Mbappé sai em defesa de Vinicius após acusação de racismo em Lisboa

O que deveria ser lembrado como um golaço antológico acabou ofuscado por mais um episódio lamentável de racismo no futebol europeu. No duelo entre Benfica e Real Madrid, nesta terça-feira (17), em Lisboa, o brasileiro Vinícius Júnior denunciou ter sido alvo de ofensas racistas — desta vez, segundo ele, vindas de um companheiro de profissão.
Aos cinco minutos do segundo tempo, Vinicius protagonizou um lance brilhante. Deixou o lateral Amar Dedic para trás com dribles desconcertantes e finalizou em curva, sem chances para o goleiro Anatoliy Trubin, marcando um dos gols mais bonitos desta edição da Liga dos Campeões. Na comemoração, fez sua tradicional dancinha em frente à bandeira de escanteio e acabou advertido com cartão amarelo pelo árbitro francês François Letexier, que entendeu o gesto como provocação à torcida.
O clima esquentou logo depois. Quando os jogadores se posicionavam para o reinício da partida, Vinicius correu em direção ao árbitro acusando o atacante argentino Gianluca Prestianni, do Benfica, de tê-lo chamado de “mono” (macaco). Letexier interrompeu imediatamente o jogo, cruzando os braços em forma de X — gesto previsto no protocolo antirracismo. A paralisação durou cerca de dez minutos. Prestianni não foi punido, já que cobriu a boca com a camisa ao falar, dificultando qualquer leitura labial por parte do VAR.

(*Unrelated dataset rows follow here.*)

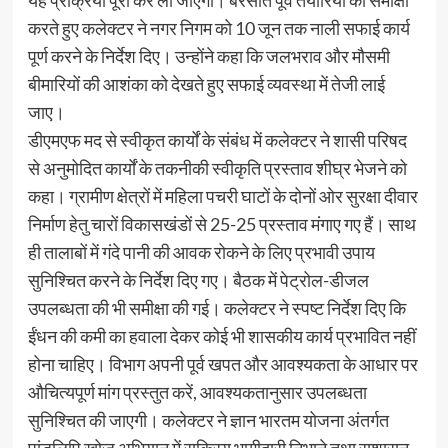
करते हुए कलेक्टर ने नगर निगम को 10 जून तक नाली सफाई कार्य
पूर्ण करने के निर्देश दिए। उन्होंने कहा कि जलभराव और मौसमी
बीमारियों की आशंका को देखते हुए सफाई व्यवस्था में तेजी लाई
जाए।
डीएमएफ मद से स्वीकृत कार्यों के संबंध में कलेक्टर ने शासी परिषद
से अनुमोदित कार्यों के तकनीकी स्वीकृति प्रस्ताव शीघ्र भेजने को
कहा। ग्रामीण क्षेत्रों में महिला पचरी घाटों के दोनों ओर सुरक्षा दीवार
निर्माण हेतु चारों विकासखंडों से 25-25 प्रस्ताव मंगाए गए हैं। साथ
ही तालाबों में गंदे पानी की आवक रोकने के लिए प्रभावी उपाय
सुनिश्चित करने के निर्देश दिए गए। बैठक में पेट्रोल-डीजल
उपलब्धता की भी समीक्षा की गई। कलेक्टर ने स्पष्ट निर्देश दिए कि
ईंधन की कमी का हवाला देकर कोई भी शासकीय कार्य प्रभावित नहीं
होना चाहिए। विभाग अपनी पूर्व खपत और आवश्यकता के आधार पर
औचित्यपूर्ण मांग प्रस्तुत करें, आवश्यकतानुसार उपलब्धता
सुनिश्चित की जाएगी। कलेक्टर ने ज्ञान भारतम योजना अंतर्गत
पांडुलिपि खोज अभियान में सक्रिय भागीदारी निभाने तथा सुशासन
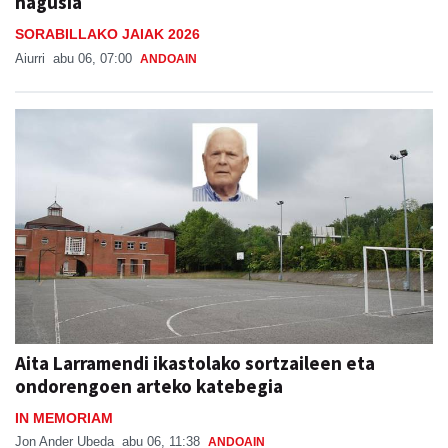
nagusia
SORABILLAKO JAIAK 2026
Aiurri
abu 06, 07:00
ANDOAIN
Aita Larramendi ikastolako sortzaileen eta
ondorengoen arteko katebegia
IN MEMORIAM
Jon Ander Ubeda
abu 06, 11:38
ANDOAIN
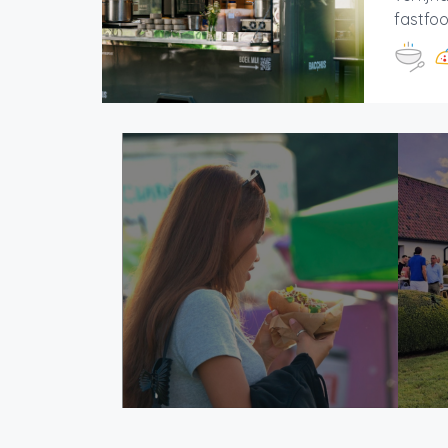
fastfoo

Após a partida — vencida por 1 a 0 pelo Real Madrid — o francês Kylian Mbappé saiu em defesa do companheiro e foi contundente: afirmou que o jogador do Benfica repetiu a ofensa cinco vezes e que outros atletas também ouviram. “Este jogador para mim não merece jogar mais a Liga dos Campeões. Temos de dar os melhores exemplos aos jovens”, declarou.
Outro que se posicionou foi Eduardo Camavinga, que defendeu Vinicius e afirmou que, diante da gravidade da situação, o árbitro deveria ter encerrado a partida.
Em suas redes sociais, Vinicius voltou a se manifestar. “Racistas são, acima de tudo, covardes. Precisam colocar a camisa na boca para mostrar como são fracos. Não gosto de aparecer em situações como essa, ainda mais depois de uma grande vitória, quando as manchetes têm que ser sobre o Real Madrid, mas é necessário”, escreveu.
Já Prestianni negou as acusações. Também pelas redes, afirmou que não proferiu insultos racistas e que Vinicius teria interpretado mal o que ouviu. Disse ainda lamentar ameaças recebidas após o episódio.
Os insultos contra Vinicius Júnior vêm se repetindo nos gramados europeus. O brasileiro já abriu mais de duas dezenas de processos na Justiça espanhola, dois deles com condenações históricas. O caso em Lisboa, no entanto, marca um novo capítulo: pela primeira vez, a denúncia envolve diretamente um adversário em campo, ampliando o debate sobre racismo, impunidade e os limites da provocação no futebol profissional.